Ob RNF diese Konkurrenz überleben kann, muss bezweifelt werden. Die Chancen stehen nicht gut. Nach unseren Informationen gibt es deutschlandweit keine Region, in der zwei private Sender im Regionalen erfolgreich am Markt agieren. Medienpolitisch ist zweifelhaft, ob es nach 2026, wenn die Lizenz ausläuft, weiterhin lizenzierte Programmfester geben wird.
RNF ist dann möglicherweise Geschichte und Zone 7 wird weiterziehen. Für die Menschen vor Ort bedeutet das einen weiteren Verlust an “publizistischer Vielfalt”.
Vielleicht, wenn die Inhalte so gar nicht stimmen, muss “RON-TV” auch früher weiterziehen. Der Fehlstart begann mit “Drei-TV” in der irrigen Annahme, das Sendegebiet umfasse “drei” Bundesländer. Für die Metropolregion stimmt das, für die Lizenzgeber nicht.
Gewinn oder Schaden? Unser Prognose ist negativ
RheinOdenwaldNeckar? Es gibt Rhein-Neckar und Neckar-Odenwald, aber dass der Rhein mit Senderstart durch den Odenwald fließt, ist vermutlich eine Fakenews. Unter Rheinodenwaldneckar kann sich hier niemand etwas vorstellen. Und wo bitte ist die Pfalz in diesem Namen abgebildet?

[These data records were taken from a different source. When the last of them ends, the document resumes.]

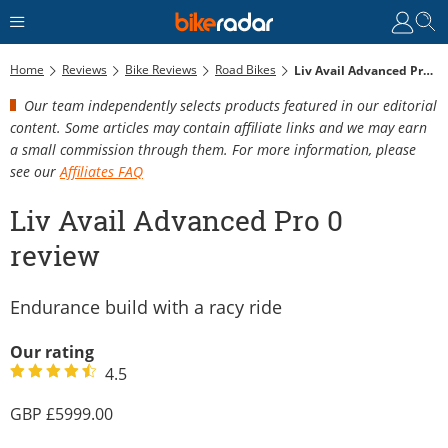
Home
Reviews
Bike Reviews
Road Bikes
Liv Avail Advanced Pro 0 Review
Our team independently selects products featured in our editorial
content. Some articles may contain affiliate links and we may earn
a small commission through them. For more information, please
see our
Affiliates FAQ
Liv Avail Advanced Pro 0
review
Endurance build with a racy ride
Our rating
4.5
5999.00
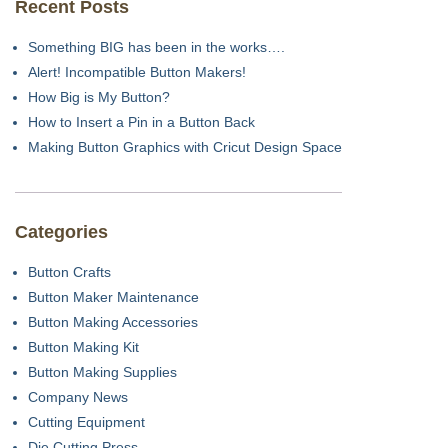
Recent Posts
Something BIG has been in the works….
Alert! Incompatible Button Makers!
How Big is My Button?
How to Insert a Pin in a Button Back
Making Button Graphics with Cricut Design Space
Categories
Button Crafts
Button Maker Maintenance
Button Making Accessories
Button Making Kit
Button Making Supplies
Company News
Cutting Equipment
Die Cutting Press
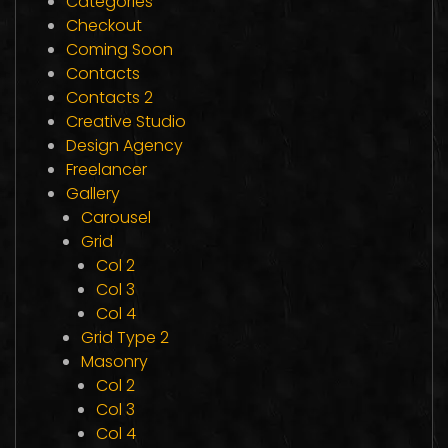
Categories
Checkout
Coming Soon
Contacts
Contacts 2
Creative Studio
Design Agency
Freelancer
Gallery
Carousel
Grid
Col 2
Col 3
Col 4
Grid Type 2
Masonry
Col 2
Col 3
Col 4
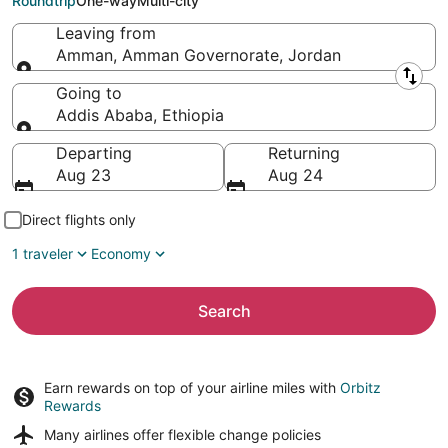
Roundtrip
One-way
Multi-city
Leaving from
Amman, Amman Governorate, Jordan
Leaving from
Going to
Addis Ababa, Ethiopia
Going to
Departing
Returning
Aug 23
Aug 24
Direct flights only
1 traveler
Economy
Search
Earn rewards on top of your airline miles with
Orbitz
Rewards
Many airlines offer
flexible change policies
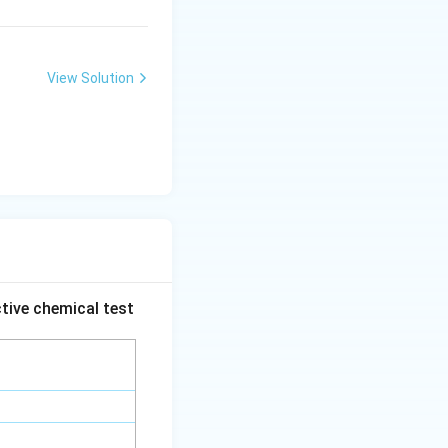
View Solution
tive chemical test
s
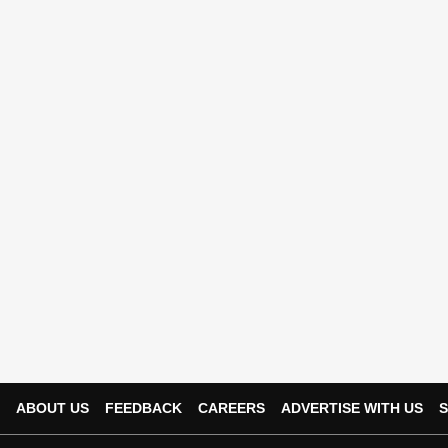
ABOUT US
FEEDBACK
CAREERS
ADVERTISE WITH US
S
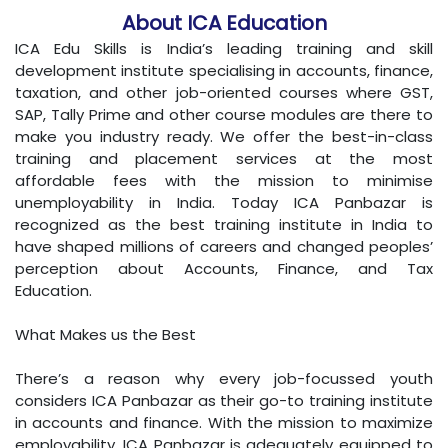
About ICA Education
ICA Edu Skills is India’s leading training and skill
development institute specialising in accounts, finance,
taxation, and other job-oriented courses where GST,
SAP, Tally Prime and other course modules are there to
make you industry ready. We offer the best-in-class
training and placement services at the most
affordable fees with the mission to minimise
unemployability in India. Today ICA Panbazar is
recognized as the best training institute in India to
have shaped millions of careers and changed peoples’
perception about Accounts, Finance, and Tax
Education.
What Makes us the Best
There’s a reason why every job-focussed youth
considers ICA Panbazar as their go-to training institute
in accounts and finance. With the mission to maximize
employability, ICA Panbazar is adequately equipped to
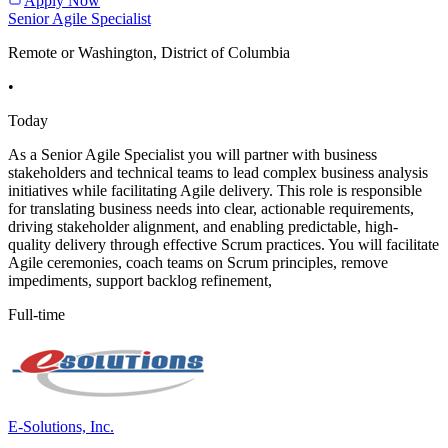
Apply Now
Senior Agile Specialist
Remote or Washington, District of Columbia
•
Today
As a Senior Agile Specialist you will partner with business
stakeholders and technical teams to lead complex business analysis
initiatives while facilitating Agile delivery. This role is responsible
for translating business needs into clear, actionable requirements,
driving stakeholder alignment, and enabling predictable, high-
quality delivery through effective Scrum practices. You will facilitate
Agile ceremonies, coach teams on Scrum principles, remove
impediments, support backlog refinement,
Full-time
E-Solutions, Inc.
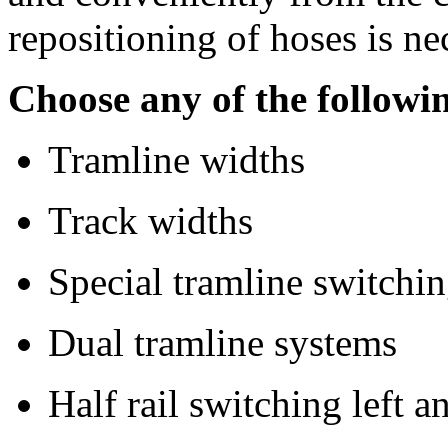
repositioning of hoses is ne
Choose any of the followi
Tramline widths
Track widths
Special tramline switchi
Dual tramline systems
Half rail switching left a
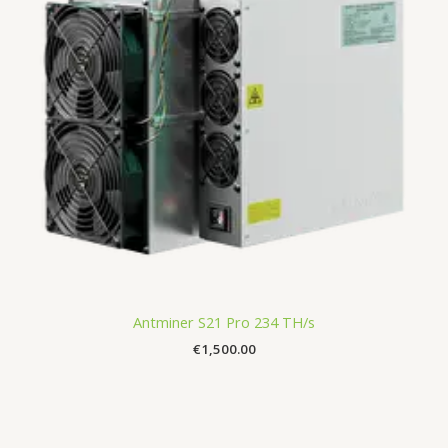
Antminer S21 Pro 234 TH/s
€
1,500.00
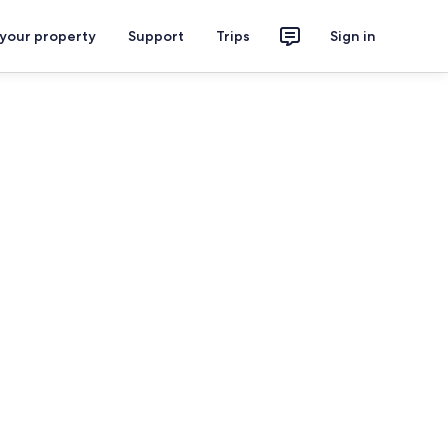
 your property
Support
Trips
Sign in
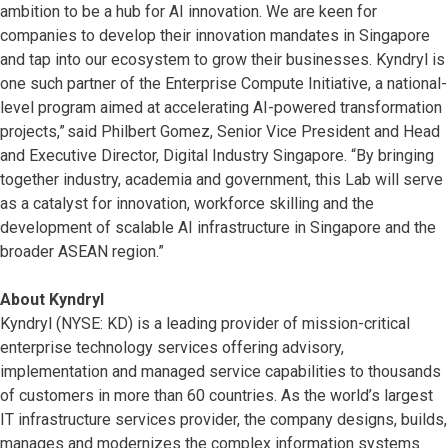
ambition to be a hub for AI innovation. We are keen for
companies to develop their innovation mandates in Singapore
and tap into our ecosystem to grow their businesses. Kyndryl is
one such partner of the Enterprise Compute Initiative, a national-
level program aimed at accelerating AI-powered transformation
projects,” said Philbert Gomez, Senior Vice President and Head
and Executive Director, Digital Industry Singapore. “By bringing
together industry, academia and government, this Lab will serve
as a catalyst for innovation, workforce skilling and the
development of scalable AI infrastructure in Singapore and the
broader ASEAN region.”
About Kyndryl
Kyndryl (NYSE: KD) is a leading provider of mission-critical
enterprise technology services offering advisory,
implementation and managed service capabilities to thousands
of customers in more than 60 countries. As the world’s largest
IT infrastructure services provider, the company designs, builds,
manages and modernizes the complex information systems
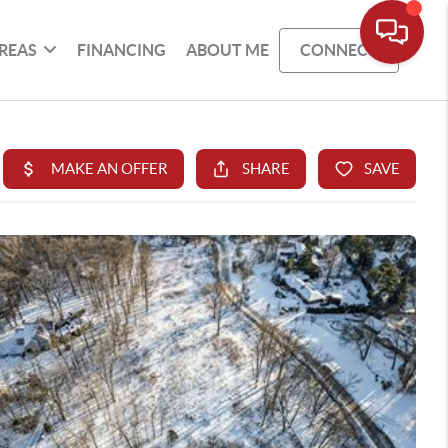
REAS
FINANCING
ABOUT ME
CONNECT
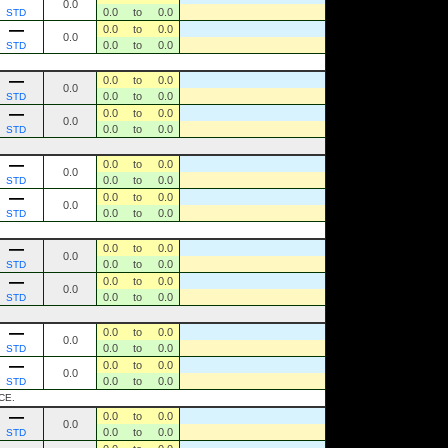
0.0
0.0
to
0.0
STD
0.0
to
0.0
0.0
0.0
to
0.0
STD
0.0
to
0.0
0.0
0.0
to
0.0
STD
0.0
to
0.0
0.0
0.0
to
0.0
STD
0.0
to
0.0
0.0
0.0
to
0.0
STD
0.0
to
0.0
0.0
0.0
to
0.0
STD
0.0
to
0.0
0.0
0.0
to
0.0
STD
0.0
to
0.0
0.0
0.0
to
0.0
STD
0.0
to
0.0
0.0
0.0
to
0.0
STD
0.0
to
0.0
0.0
0.0
to
0.0
STD
CE.
0.0
to
0.0
0.0
0.0
to
0.0
STD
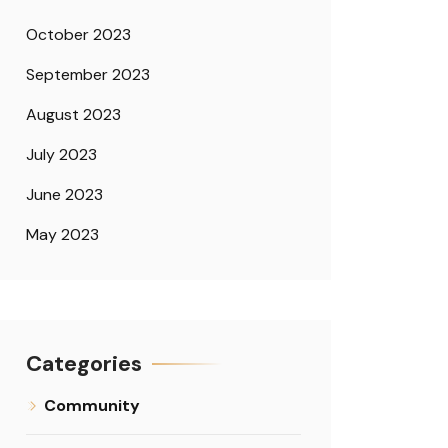
October 2023
September 2023
August 2023
July 2023
June 2023
May 2023
Categories
Community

Herr Präkelt stellt sich sein Debüt und die Zukunft sehr einfach vor. Er wird hofiert werden, von Leuten, die gerne ins Fernsehen wollen und sich noch beim letzten Blödsinn filmen lassen, Hauptsache im Bild.
Journalistisch, das ist meine Prognose, wird der neue Sender die Region nicht bereichern, sondern beschädigen. Ich lasse mich gerne korrigieren, aber leider treffen meine Analysen meistens zu.
Es gibt eine gute Nachricht: Wir sind sehr froh, dass wir mit diesem Anbieter garantiert nicht zusammenarbeiten.